One great regret however... imagine this as a TARDIS team: the Doctor, Ace, Mags and Deadbeat. I'm not a crowded-TARDIS advocate, but that's a team I'd have killed for.
Ben A clearly had John Boorman's Excalibur in his head. Shot, acted and scored like that, 'Battlefield' could've gotten away with it and seemed pretty darn good. Sadly, it got shot, acted and scored like a corporate training video. I'm not a Keff-basher particularly, but Wagner he ain't.
Even so, there are some magical moments here and there. Ace being mistaken for the Lady of the Lake, for example. And, as so often in this era, there are superb ideas under a surface mess. The Merlin thing is a wonderful conceit.
Sadly, confusing as it is, this story undermines itself by trying to be too literal and too self-explanatory. It loses any air of mystery and ambiguity.
The worst thing, however, is the painful, self-conscious, overcooked, hectoring right-on-ness of it all. We get an anti-nuke sermon delivered in the crassest, most patronising terms imaginable... with Sylv's purple-faced scenery-chewing at the end being particularly painful... and the worst crime imaginable to Ace is to utter a (clunky and naff) racial slur to her new mate.
It's all very banal and hypocritical (as is the Doctor's queasy pacifism) - especially since two of Our Heroes in this story are military people, and the cutesy happy ending depends upon people (other than the morally-superior, disapproving Doc, natch) fighting and killing and dying.
It's really quite astonishing how 'Survival' feels like the last part of a trilogy dealing with 'social Darwinism' but also with free market values and female experience in a male dominated world (which are related issues). And I think the much-maligned "if we fight like animals!" scene is much better than the anti-nuke foaming in 'Battlefield' precisely because it has an awareness of its own potential for ridiculousness. It even switches to a comic mode the second time McCoy shouts his credo. The vertiginousness of this is quite dizzying.

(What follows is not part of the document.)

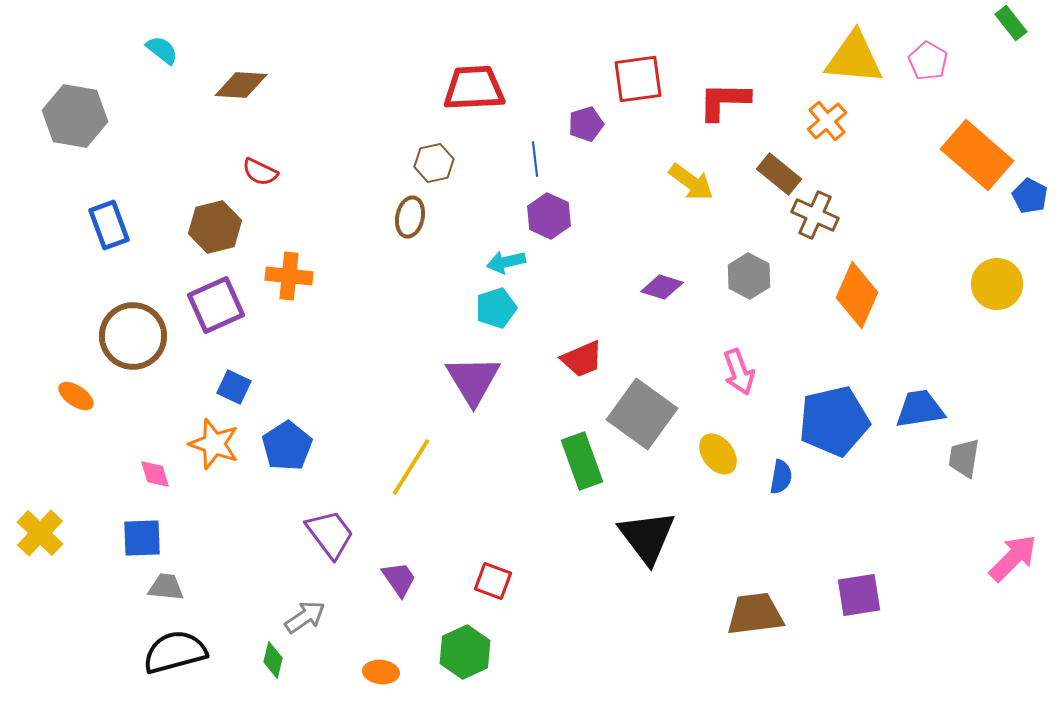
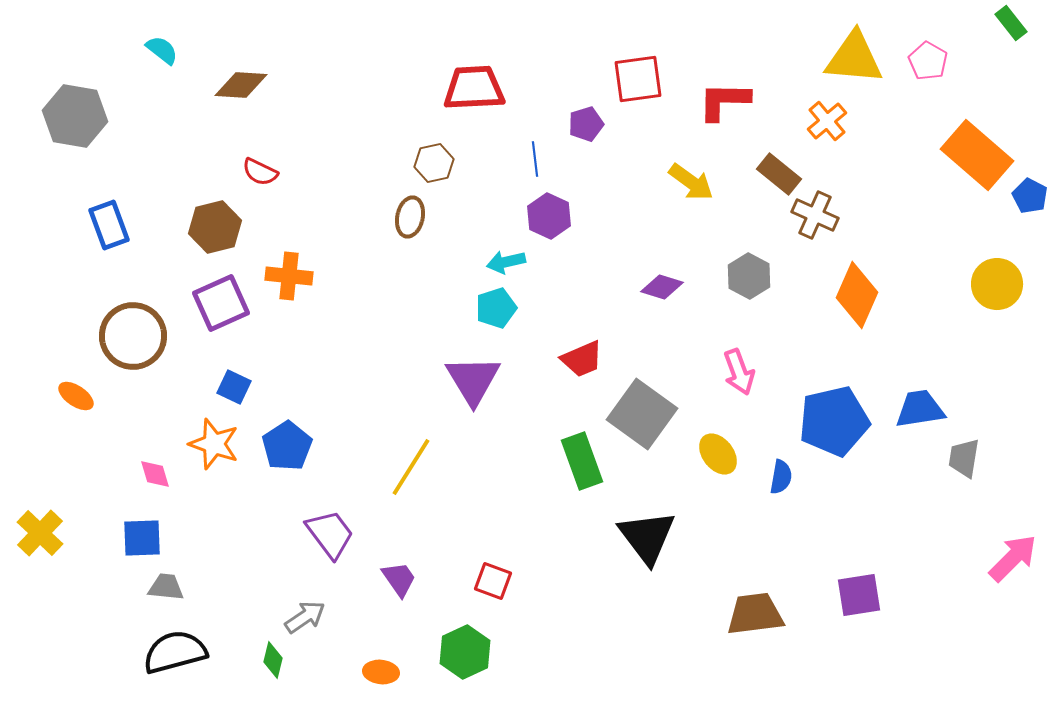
purple square at (216, 305): moved 5 px right, 2 px up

This is one of the few stories to dwell on the feminine principle, exploring female solidarity, female vs male forms of agression, etc. (People always forget about 'Brain of Morbius' in this context.) Moreover, it has a female 'companion' who is as far as female companions ever get from being there for males to gaze at (pardon my half-remembered feminist film criticism) because her own gaze comes under her control and becomes a weapon. The fierce, amoral, female monster character Kara is skewered by the Master (who's even dressed like some patrician Victorian dandy/Dracula) and, instead of this being a restoration of male order, it is an obscene tragedy. We're a long way even from seeing 'femininity' restored in Helen A by the death of her pet.
It's notable how deliberately jumbled the masculine and feminine becomes. You have Ace at the end, almost surrounded by young males, obviously about to be attacked by representatives of the Master/Midge's new order - which strongly suggests a ruthlessly literal version of the kill-or-be-killed 80s political/economic ideology - and yet the power that has infused them comes from a world that embodies aggression in a natural form via intensely female symbols.
The Master has never been more hateful than he is here, where he starts embodying patriarchy and ideological Thatcherism.
They do overegg the spelling out of the theme a bit. I snark at 'The Daemons' for doing that, and even tick at Bidmead for it, so if I don't acknowledge the same problem in 'Survival' then I'm a rotten old hypocrite.